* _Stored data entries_
++++

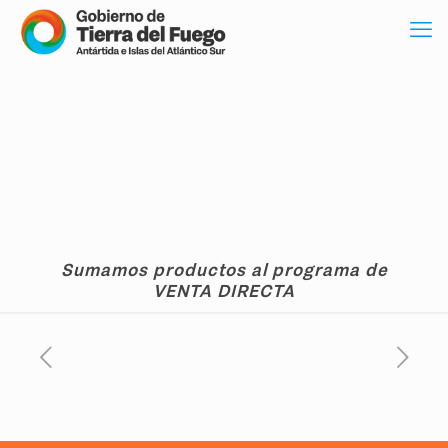
Sumamos productos al programa de
VENTA DIRECTA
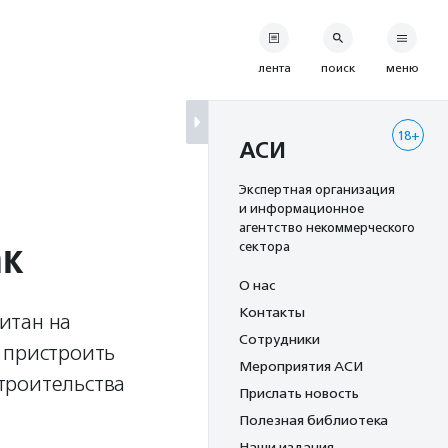
лента
поиск
меню
18+
АСИ
Экспертная организация
и информационное
агентство некоммерческого
ак
сектора
О нас
Контакты
итан на
Сотрудники
 пристроить
Мероприятия АСИ
троительства
Прислать новость
Полезная библиотека
Наши издания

++++

* _TASK DIRECTIONS_
Your copy should match the data exactly, apart from the images, which are dropped.

* _RESPONSE TO THE TASK_
Sumamos productos al programa de
VENTA DIRECTA
лента
поиск
меню
18+
АСИ
Экспертная организация
и информационное
агентство некоммерческого
ак
сектора
О нас
Контакты
итан на
Сотрудники
 пристроить
Мероприятия АСИ
троительства
Прислать новость
Полезная библиотека
Наши издания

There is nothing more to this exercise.